Making Decisions on a Plan

These notes have been updated for 2017 and 2020 legislative amendments but are not updated for best practice.

Making decisions on proposed plans (including plan changes) entails making complex assessments and applying statutory and policy evaluations against a background of competing requests, variable information/evidence, time and resource pressures, and issue 'overload.' It is important to engage decision-makers in what can be a technocratic, politicised, time-consuming and lengthy process.Decisions on plans need to be consistent with a range of higher order instruments, such as the first set of national planning standards (planning standards) which came into effect on 3 May 2019. The planning standards are relevant to the scope of decision-making powers on policy statements and plans. Under section 58I of the RMA, when amendments to policy statements and plans that are: 

  • Required by a mandatory direction within a planning standard they must be made without using a RMA Schedule 1 process, unless part of a full plan review. If mandatory direction is implemented through a full plan review, those matters determined by mandatory directions cannot be changed through the decision-making process. 
  • Selected through a ‘discretionary direction’ within a planning standard they must be applied to the local circumstances using a RMA Schedule 1 process.  

Adopting the standards may also require changes to existing provisions to avoid duplication or conflict – so the provisions maintain their effect and the plan remains coherent after the standards have been applied. These ‘consequential amendments’ also must be made without a RMA Schedule 1 process. For more information on consequential amendments please see the Guidance on consequential amendments to policy statements and plans on the Ministry for the Environment’s website.  

Submitters will need to be made aware that changes cannot be made through the submissions process to the format and provisions required by mandatory directions in planning standards (e.g. chapter and section layout, zone names and some definitions). The plan content unable to be amended could be distinguished from the other plan content through the use of different coloured text or other techniques. However, it is very likely that submissions will request changes that cannot be made. Council officers will need to address these submissions in their reports and may also need to address these at hearings.  

Special provisions apply to hearings and decision-making when councils are using either a streamlined planning process or a freshwater planning process.  

Decision-making under a Streamlined Planning Process (Part 5 of Schedule 1) 

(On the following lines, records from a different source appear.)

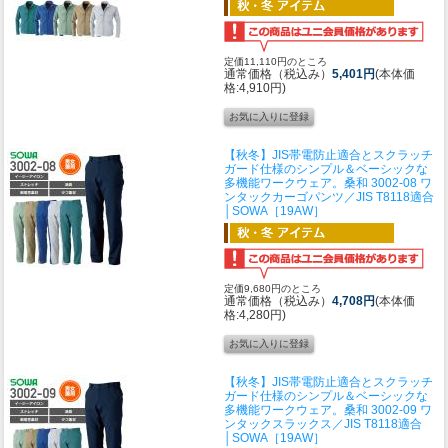
定価11,110円のところ
通常価格（税込み）
5,401円
(本体価
格:4,910円)
【秋冬】JIS帯電防止適合とスクラッチ
ガード仕様のシンプル＆ベーシックな
多機能ワークウェア。
桑和 3002-08 ワ
ンタックカーゴパンツ／JIS T8118適合
│SOWA［19AW］
定価9,680円のところ
通常価格（税込み）
4,708円
(本体価
格:4,280円)
【秋冬】JIS帯電防止適合とスクラッチ
ガード仕様のシンプル＆ベーシックな
多機能ワークウェア。
桑和 3002-09 ワ
ンタックスラックス／JIS T8118適合
│SOWA［19AW］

  • In the case of a streamlined planning process requested by a local authority, the process steps are set out in a direction issued by the Minister.  These steps must be followed and the council must submit its proposed planning instrument to the Minister for approval. The Minister is able to refer the proposed planning instrument back to the local authority with approval and the local authority notifies the Ministers decision and the date on which the planning instrument becomes operative. The Minister can also refer it back to the local authority for further consideration, with or without recommended changes or can decline. In this case the local authority must reconsider it, in light of the Ministers reasons and recommended changes and make any changes it thinks are needed and resubmit it to the Minister for approval.  The Minister is also able to decline to approve the proposed planning instrument in which case the local authority must not proceed with it any further under this process. Appeals are available only on decisions on the requiring authority or heritage protection authority.  

Further guidance on the streamline planning process [MfE website]

Further guidance on the Freshwater planning process [MfE website]

Decision-making under a Freshwater Planning Process (Part 4 of Schedule 1)  

A regional council or unitary authority must use a freshwater planning process for all proposed regional policy statement, regional plans, changes or variations that gives effect to the national policy statement for freshwater management or that relates to freshwater that are notified after the date of Royal Assent of the Resource Management Amendment Act 2020.  However, if the variation relates to freshwater planning instruments that was notified before the date of Royal Assent of the Resource Management Amendment Act 2020 then it proceeds through the standard first schedule process. The freshwater planning process requires the appointment of a freshwater hearing panel, with specified membership and hearing powers, to hear submissions and make recommendations to the local authority.  Council then decides whether to accept or reject the recommendations.  Where recommendations are rejected the council can substitute its own decisions. Appeals rights are different depending on whether recommendations were accepted or rejected by the local authority.